Liver Diseases Prediction using KNN with Hyper Parameter Tuning Techniques
Sateesh Ambesange, Ranjana Nadagoudar, Rashmi Uppin, Vilaskumar Patil, Shruti Patil, Sushma Patil
Abstract
The healthcare industry is producing massive volumes of data. The algorithms using ML can be used to discover hidden patterns for making diagnosis and critical decisions. In the past years, Liver disorders have increased persistently and it is the reason for a significant number of deaths in many countries like India. The number of patients with liver disease are rapidly increasing due to several reasons like over consumption of alcohol, breathing in injurious gases, eating unhygienic food, pickles and drugs.

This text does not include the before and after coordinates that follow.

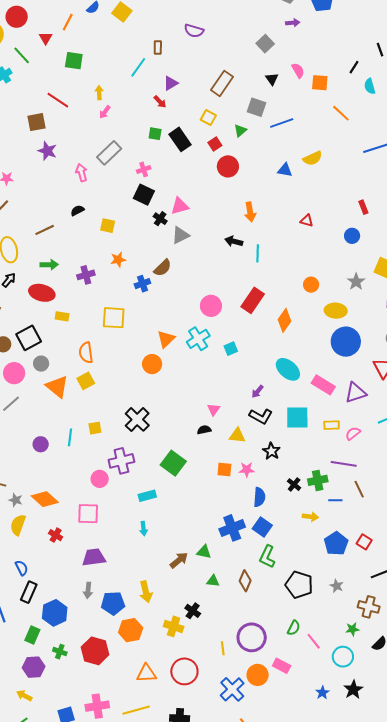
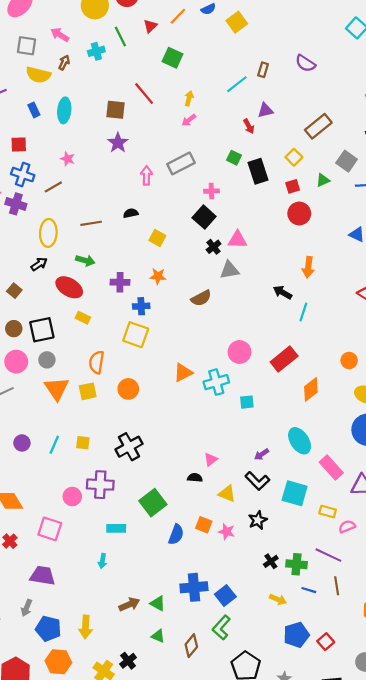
blue cross: (142, 284) -> (141, 306), moved
orange circle: (152, 364) -> (128, 389), moved
blue semicircle: (259, 497) -> (176, 535), moved

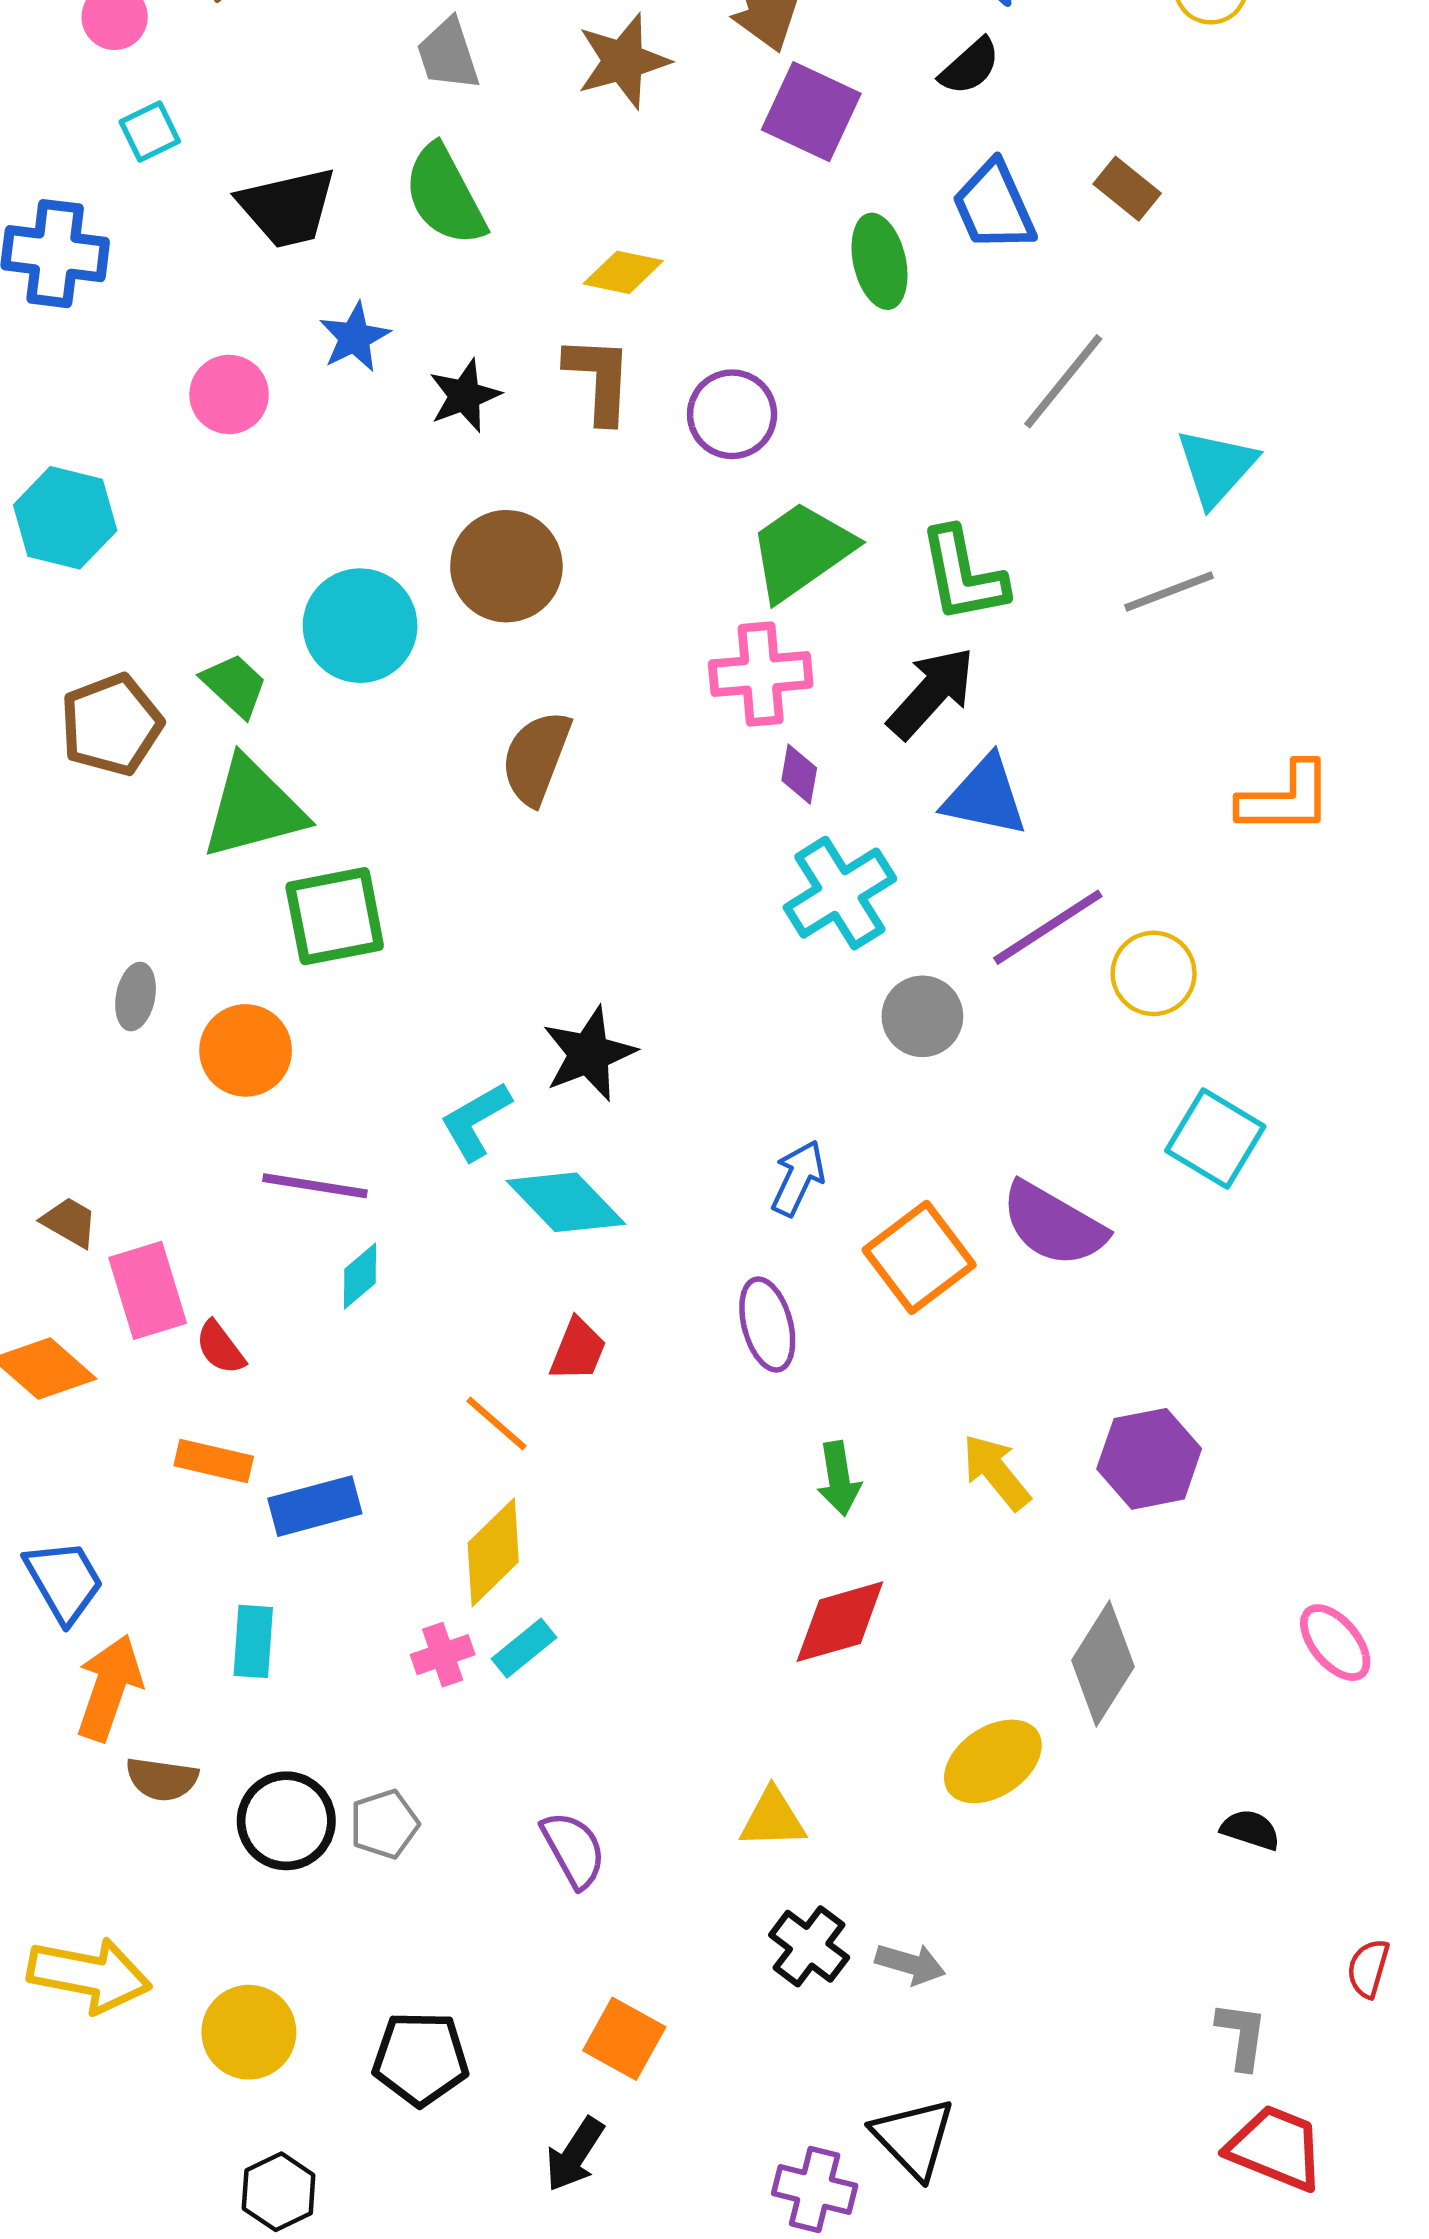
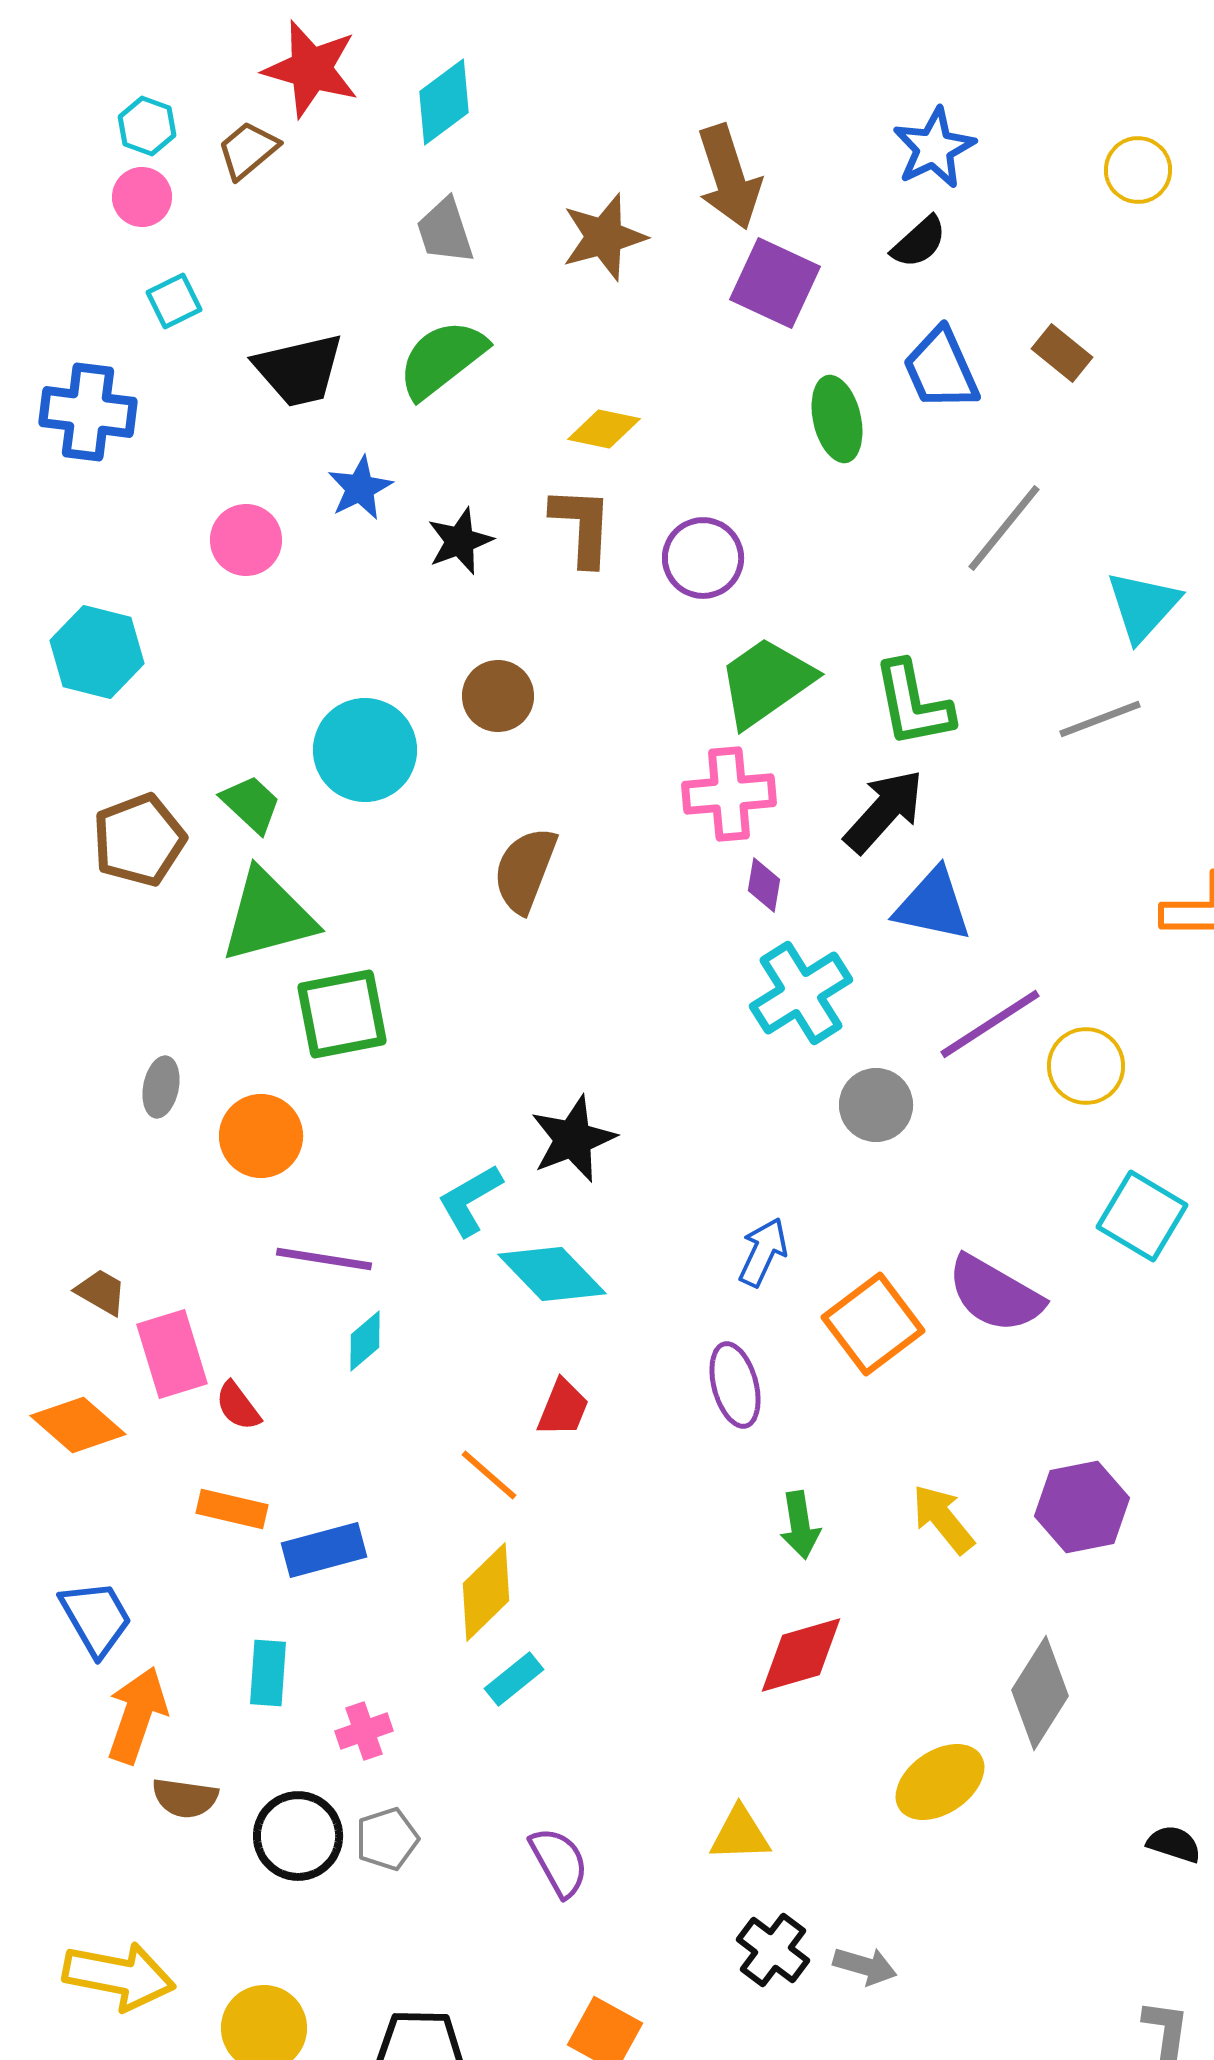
green semicircle: (445, 195) -> (442, 359), turned 80
brown circle: (506, 566) -> (498, 696), size x0.7
pink cross: (443, 1655) -> (364, 1731), moved

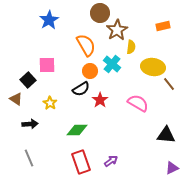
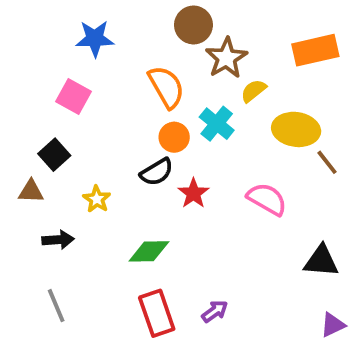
blue star: (49, 20) -> (95, 39), turned 30
orange rectangle: (163, 26) -> (315, 50), size x1.6
yellow semicircle: (131, 47) -> (253, 91), turned -136
pink square: (47, 65) -> (74, 97), moved, turned 30
brown triangle: (16, 99) -> (31, 191), turned -32

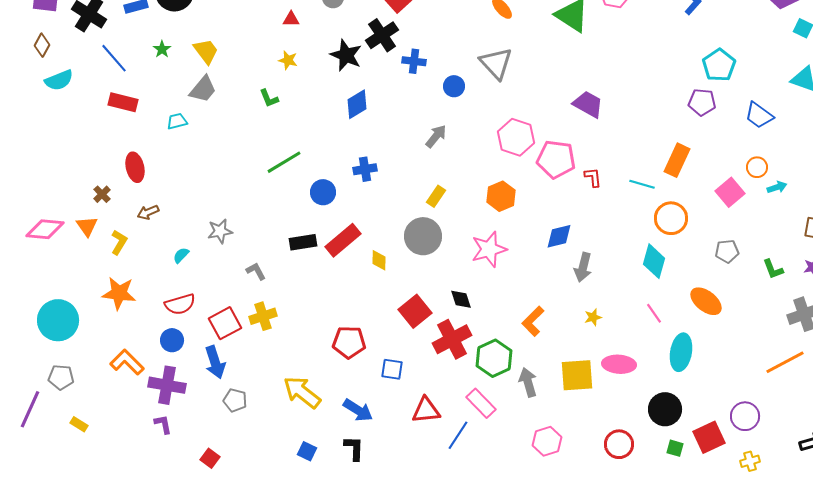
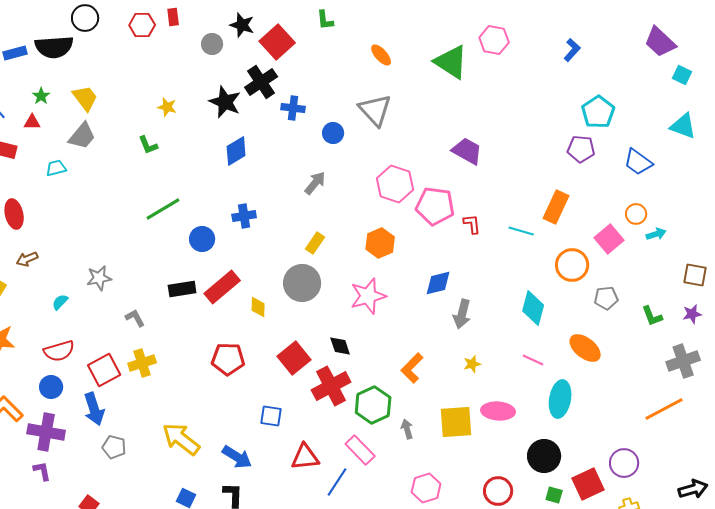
red triangle: (291, 19) -> (32, 122), moved
orange circle: (671, 218) -> (572, 265), moved
pink line: (654, 313) -> (533, 360), turned -30
red pentagon: (349, 342) -> (228, 359), moved
gray arrow: (528, 382) -> (407, 429), size x0.7

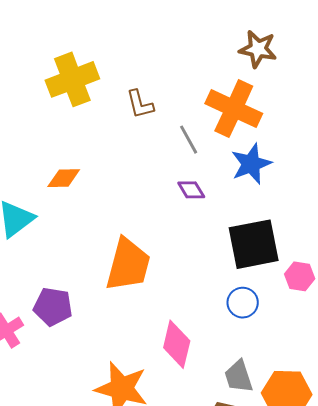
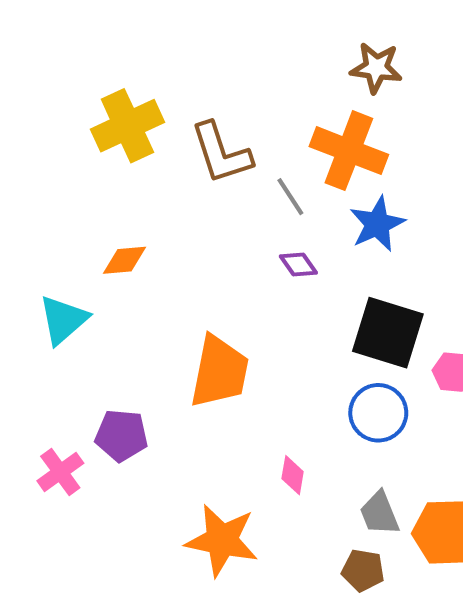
brown L-shape: (140, 104) -> (221, 153), size x1.6
black square: (254, 244) -> (388, 333), turned 32
blue circle: (243, 303) -> (378, 413), size x1.4
pink diamond: (177, 344) -> (293, 475), size x0.6

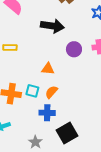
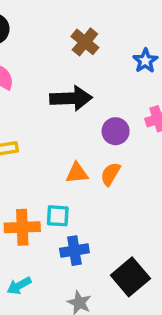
orange semicircle: (51, 92) -> (110, 174), moved
blue cross: (47, 113) -> (74, 251), moved

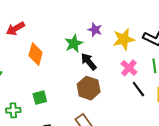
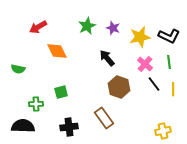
green star: (74, 43) -> (87, 26), moved
orange diamond: (36, 54) -> (57, 51), turned -40
brown hexagon: (89, 88) -> (119, 87), moved

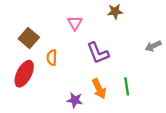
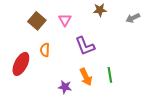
brown square: (29, 38) -> (37, 21), moved
gray arrow: (153, 46) -> (133, 18), moved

The aim of our work is to predict liver disease by Machine learning based prediction model trained with the dataset fetched from the northeast of Andhra Pradesh, India. Feature analysis is performed on data and checked for balanced/imbalanced, distribution of data and correlation between the features and between features and liver disease. Transformation techniques have been used to transform data into normal distribution. So before performing transformation, outliers are detected and removed using outlier removal and the best features are selected based on correlation matrix and feature selection approaches, which will transform the data set effectively. Grid Search techniques are used in Hyper parameter tuning. Performance is evaluated using various metrics such precision, recall, f1-score, precision, precision-recall curve (PRC) and Receiver operating curve (ROC). Eight models are proposed out of which the fine tuning parameters of K-NN using Grid search gives the better performance of 91% accuracy.